Companies and businesses across Europe are having to rethink their fleet policies because of external factors that are introducing unprecedented levels of change, according to a leading industry expert.
Thibault Alleyn (pictured), global consulting director at FleetVision, the fleet and mobility consultancy arm of TÜV SÜD Group and sister company to Fleet Logistics, told the International Asset Finance Network conference in London that there were four key influences, covering tax and legislation; the supplier offering; changes in doing business; and employee mentality.
Ten years ago, it was not uncommon for companies to have fleet policies in place that were five years old, but still relatively up to date; now that is no longer the case, he said.
Alleyn said that when it comes to tax and legislation, the vast majority of European countries now link carbon dioxide emissions to company car taxation, so means total cost of ownership (TCO) calculations need to be redefined to take this into account.
There is also a clear divergence between the car as a work tool and as a perk or benefit, with drivers actively pushing employers to introduce policies that benefit them, he said. This is especially true in Germany, UK, France, Italy and the Benelux, while Central and Eastern Europe are catching up.
At the same time, suppliers are rapidly changing pricing policies, with a much greater focus on developing electric and mobility packages, which is enabling businesses to clearly differentiate themselves, particularly if they have clear pricing strategies.
Fleet operators should use this competitive environment to look for the best long-term partnerships, based on suppliers with solid processes and a broad offering, he said.
The need for new partners is being influenced by the changing nature of doing business, with a reduced need for physical travel, which means smaller fleets.
As this increases the proportion of perk cars, which tend to drive fewer miles, this is changing the mileage profile of fleet customers.
The fourth factor affecting fleet demand is the growing proportion of employees who represent the newest generation of consumers – so-called ‘Generation X’.
They have a different attitude towards car use and a growing number don’t see a car as essential, particularly if they live in urban environments.
This has a direct impact on benefit or perk fleets, although these attitudes aren’t universal, so the different preferences between individual countries can clash with international fleet harmonisation objectives.
Alleyn said: “No longer does one size fit all. All across Europe knowledge and agility have become key factors, with company cars chosen where there is a real need, cash when it is beneficial and the use of mobility measures where possible.
“Pilot mobility schemes are increasing exponentially, but they still have to prove whether they will convince a large number of employees to shift away from traditional company cars.”
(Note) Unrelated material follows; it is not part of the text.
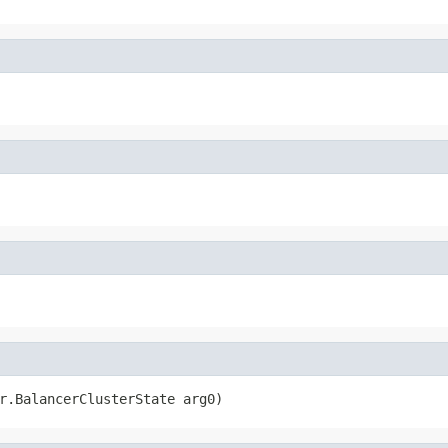
r.BalancerClusterState arg0)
Companies that require further advice on adapting car and mobility policies should talk with specialised consultancies, he advised, to ensure a broad and neutral perspective on their future strategy.
Fleet Logistics currently has a contracted vehicle fleet of around 180,000 vehicles on behalf of a number of multinational clients.
Earlier this year, Volkswagen Financial Services acquired a majority shareholding in Fleet Logistics by taking a 60% shareholding, with the remaining 40% held by FleetLogistics' former sole shareholder, TÜV SÜD Auto Service, headquartered in Munich, a wholly-owned subsidiary of TÜV SÜD.